哥伦比娅盘腿悬浮在真空里。
看着桑多涅的视角。
哥伦比娅本来在打哈欠——月球时间总是有点混乱,她不太确定现在是下午还是晚上——但看到康士坦丝出现在客厅时,她立刻来了精神。
“哦豁。”
她小声嘀咕,“又来一个。”
她调整了一下坐姿,把画面拉近放大些,专注地看着桑多涅视角里的画面。
康士坦丝。
这个名字她记得。
哥伦比娅托着腮,白色的眼罩下,脸上露出思索的表情。
通过芭芭拉这些天的“情报提供”,她对纽伦堡的非凡世界有了基本了解。
七大正神教会是明面上的正统,但暗地里还有各种隐秘组织、邪教、以及像“第五处”这样的官方非凡机构。
康士坦丝会是其中一员吗?
从她的衣着谈吐来看,她更像上流社会的“交际花”——那种周旋于贵族和富商之间,靠情报和人脉谋生的角色。
但哥伦比娅的直觉告诉她,没那么简单。
楼下客厅里,气氛依然微妙。
罗森太太看看楼梯方向——斯达已经上去了,脚步声消失在二楼走廊——又看看康士坦丝,脸上带着歉意:“那个,斯达小姐今天可能……工作不太顺利。她平时不是这样的……”
“我明白的,罗森太太。”
康士坦丝温和地打断,笑容没有丝毫动摇,“我和斯达认识很久了,她什么脾气,我最清楚。”
她说着,目光转向桑多涅。
那目光很柔和,甚至可以说友善,但桑多涅却感到一种不适。
康士坦丝的眼睛是深紫色的,在光线下近乎黑色,像两潭深不见底的湖水。
“桑多涅小姐,”
她轻声开口,“下午出去忙了?”
问题听起来随意,像普通的寒暄。
但桑多涅的神经瞬间绷紧了。
她的大脑飞速运转,脸上努力维持平静:“只是……帮斯达小姐跑腿。一些杂事。”
“杂事啊。”
康士坦丝重复道,语气里听不出是信了还是没信。
她的目光在桑多涅身上扫过。
然后,她的视线停在桑多涅的袖口。
那里有一小块比周围颜色更深的斑点。
“你的袖口,”康士坦丝轻声说,“沾了点什么?颜色有点深呢,像是溅上去的。”
桑多涅的心跳漏了一拍。
她下意识低头看向袖口。
确实有一小块暗红色的污渍。
形状不规则,边缘已经干了,在布料上形成略微发硬的斑块。
是血吗?
她想起地下室里那些血肉模糊的躯体……她是不是在逃跑时不小心蹭到了什么?
胃部一阵翻涌。
她强迫自己抬起头,尽量让声音平稳:“可能是……墨水。
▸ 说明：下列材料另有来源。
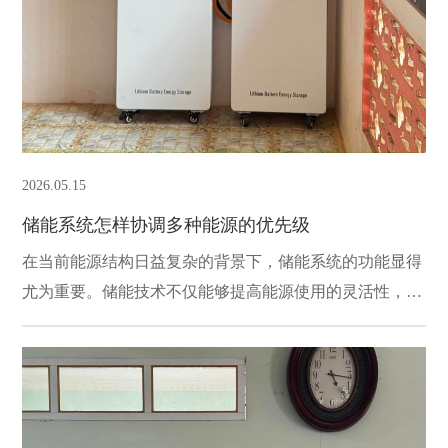
2026.05.15
储能系统怎样协调多种能源的优先级
在当前能源结构日益复杂的背景下，储能系统的功能显得
尤为重要。储能技术不仅能够提高能源使用的灵活性，还
能有效协调多种能源的优先级，从而实现更高效的能源管
理。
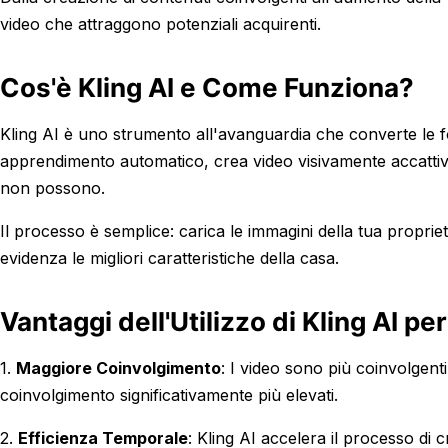
video che attraggono potenziali acquirenti.
Cos'è Kling AI e Come Funziona?
Kling AI è uno strumento all'avanguardia che converte le fot
apprendimento automatico, crea video visivamente accattiv
non possono.
Il processo è semplice: carica le immagini della tua proprie
evidenza le migliori caratteristiche della casa.
Vantaggi dell'Utilizzo di Kling AI pe
1.
Maggiore Coinvolgimento
: I video sono più coinvolgenti
coinvolgimento significativamente più elevati.
2.
Efficienza Temporale
: Kling AI accelera il processo di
今天整理文件的时候,不小心打翻了墨水瓶。”
很蹩脚的借口。但一时之间,她想不出更好的。
康士坦丝没有戳穿。
她只是微微一笑,点了点头:“以后小心些。墨水很难洗的,尤其是这种深色布料。”
然后,她忽然抬高声音,朝楼上说道:
“——还有你,斯达。”
声音不大,但清晰得能传到二楼。
“走路的时候,右边身体好像不太敢用力?是……撞到什么了?”
楼梯上方一片死寂。
几秒后,二楼走廊传来门被猛地推开的声音。
斯达出现在楼梯口。
她已经脱掉了沾满污垢的工装外套。
衬衫袖子卷到手肘,露出线条清晰的小臂。
她的脸上没什么表情,但那双深金色的眼眸透过单片眼镜,冷冷地俯视着楼下的康士坦丝。
“你的观察力还是一如既往地浪费在无聊的地方,康士坦丝。”
斯达的声音平淡无波,像在陈述一个事实,“如果闲得发慌,不如去关心一下你那些委托人,看看他们谁家又丢了猫,或者谁的情书又送错了人。”
康士坦丝抬手掩唇,低低地笑了起来。
笑声轻柔,肩膀随着笑声轻轻颤动,连帽檐上那朵黑色大丽花都仿佛随之摇曳。
“你还是这么不可爱,小斯达。”
她抬眼,紫色的眸子在阴影里闪着微光,“我只是表达一下关心而已。毕竟——”
她顿了顿,语气依然轻松,但接下来的话让桑多涅的后背渗出冷汗。
“——码头区那边下午好像不太平静呢。我过来的时候,听说有警察封路。好像发生了什么……不得了的事情。”